Abstract

Recent European trials demonstrate that testing and treatment for Helicobacter pylori (H. pylori) is an effective alternative to prompt endoscopy in uninvestigated dyspepsia. The eventual endoscopy rate after H. pylori testing, which is a key determinant of cost-effectiveness, is unknown in the United States.
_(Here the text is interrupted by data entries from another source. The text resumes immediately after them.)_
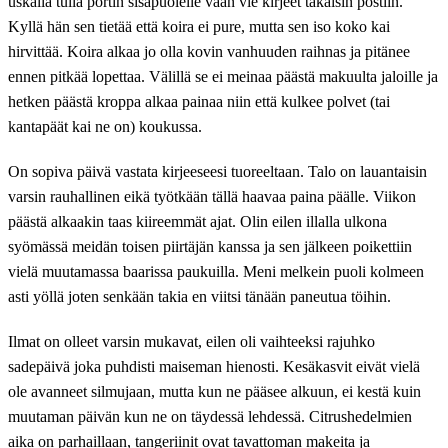
uskalla tulla portin sisäpuolelle vaan vie kirjeet takaisin postiin.
Kyllä hän sen tietää että koira ei pure, mutta sen iso koko kai
hirvittää. Koira alkaa jo olla kovin vanhuuden raihnas ja pitänee
ennen pitkää lopettaa. Välillä se ei meinaa päästä makuulta jaloille ja
hetken päästä kroppa alkaa painaa niin että kulkee polvet (tai
kantapäät kai ne on) koukussa.
On sopiva päivä vastata kirjeeseesi tuoreeltaan. Talo on lauantaisin
varsin rauhallinen eikä työtkään tällä haavaa paina päälle. Viikon
päästä alkaakin taas kiireemmät ajat. Olin eilen illalla ulkona
syömässä meidän toisen piirtäjän kanssa ja sen jälkeen poikettiin
vielä muutamassa baarissa paukuilla. Meni melkein puoli kolmeen
asti yöllä joten senkään takia en viitsi tänään paneutua töihin.
Ilmat on olleet varsin mukavat, eilen oli vaihteeksi rajuhko
sadepäivä joka puhdisti maiseman hienosti. Kesäkasvit eivät vielä
ole avanneet silmujaan, mutta kun ne pääsee alkuun, ei kestä kuin
muutaman päivän kun ne on täydessä lehdessä. Citrushedelmien
aika on parhaillaan, tangeriinit ovat tavattoman makeita ja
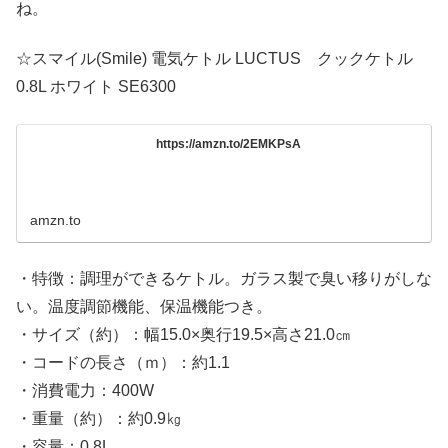
ね。
☆スマイル(Smile) 電気ケトル LUCTUS クックケトル
0.8L ホワイト SE6300
https://amzn.to/2EMKPsA
amzn.to
・特徴：調理ができるケトル。ガラス製で臭い移りがしな
い。温度調節機能、保温機能つき。
・サイズ（約）：幅15.0×奥行19.5×高さ21.0㎝
・コードの長さ（ｍ）：約1.1
・消費電力：400W
・重量（約）：約0.9㎏
・容量：0.8L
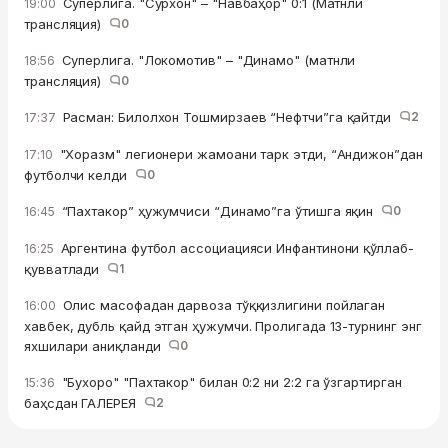
Суперлига. "Сурхон" – "Навбаҳор" 0:1 (Матнли
19:00
трансляция)
0
Суперлига. "Локомотив" – "Динамо" (матнли
18:56
трансляция)
0
Расман: Билолхон Тошмирзаев “Нефтчи”га қайтди
2
17:37
"Хоразм" легионери жамоани тарк этди, “Андижон”дан
17:10
футболчи келди
0
“Пахтакор” ҳужумчиси “Динамо”га ўтишга яқин
0
16:45
Аргентина футбол ассоциацияси Инфантинони қўллаб-
16:25
қувватлади
1
Олис масофадан дарвоза тўққизлигини пойлаган
16:00
хавбек, дубль қайд этган ҳужумчи. Пролигада 13-турнинг энг
яхшилари аниқланди
0
"Бухоро" "Пахтакор" билан 0:2 ни 2:2 га ўзгартирган
15:36
баҳсдан ГАЛЕРЕЯ
2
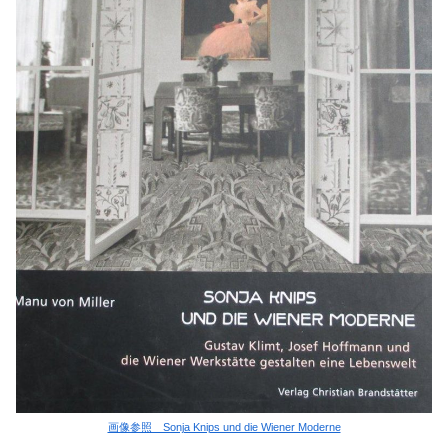
画像参照 Sonja Knips und die Wiener Moderne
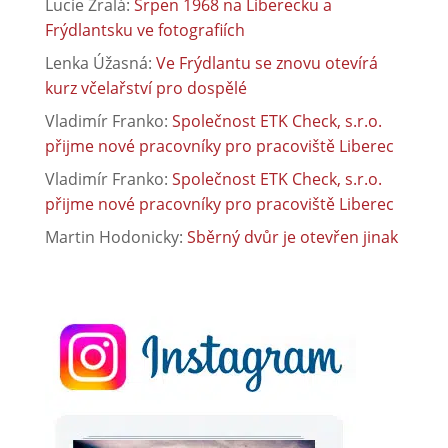
Lucie Zralá
:
Srpen 1968 na Liberecku a
Frýdlantsku ve fotografiích
Lenka Úžasná
:
Ve Frýdlantu se znovu otevírá
kurz včelařství pro dospělé
Vladimír Franko
:
Společnost ETK Check, s.r.o.
přijme nové pracovníky pro pracoviště Liberec
Vladimír Franko
:
Společnost ETK Check, s.r.o.
přijme nové pracovníky pro pracoviště Liberec
Martin Hodonicky
:
Sběrný dvůr je otevřen jinak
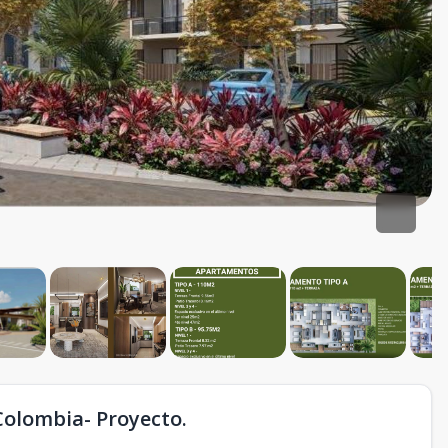
Colombia- Proyecto.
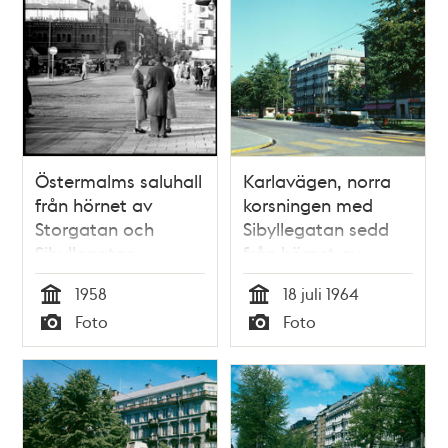
Östermalms saluhall
Karlavägen, norra
från hörnet av
korsningen med
Storgatan och
Sibyllegatan sedd
Sibyllegatan
från hörnet av
Jungfrugatan
1958
18 juli 1964
Tid
Tid
Foto
Foto
Typ
Typ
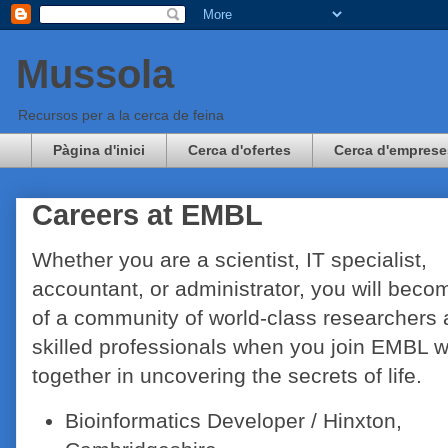
Mussola
Recursos per a la cerca de feina
Pàgina d'inici
Cerca d'ofertes
Cerca d'emprese
Careers at EMBL
Whether you are a scientist, IT specialist,
accountant, or administrator, you will beco
of a community of world-class researchers
skilled professionals when you join EMBL 
together in uncovering the secrets of life.
Bioinformatics Developer / Hinxton,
Our aim was to determine the endoscopy rate after H. pylori testing in primary care practice in the United States and to compare outcomes among seropositive and seronegative patients. We performed a retrospective review with mean 13 month follow-up of primary care patients with dyspeptic symptoms tested with office-based H. pylori serology. Of 268 adults tested (37+/-11 yr, 58% women), 57 (21%) were seropositive and 49/57 (86%) received eradication therapy. Endoscopy or contrast radiography was performed on 19% of seropositive and 19% of seronegative patients (p = 0.97). Annualized median disease-related expenditures were similar among seropositive and seronegative patients ($228 [$93-$654] vs $366 [$107-$1268], p = 0.19). However, aggregate expenditures were substantially lower than the cost of endoscopy alone ($816 [$296-$970]). On follow-up, seropositive and seronegative patients had similar numbers of primary care visits (2.9+/-3.2 vs 3.5+/-3.6, p = 0.23), prolonged antisecretory medication use (25 vs 33%, p = 0.27), and specialist referrals (23 vs 24%, p = 0.83). In a United States center, 81% of primary care patients tested for H. pylori did not undergo endoscopy, and patients incurred significantly lower median expenditures after noninvasive H. pylori testing than the cost of endoscopy alone. Seropositive and seronegative patients experienced comparable outcomes after H. pylori testing.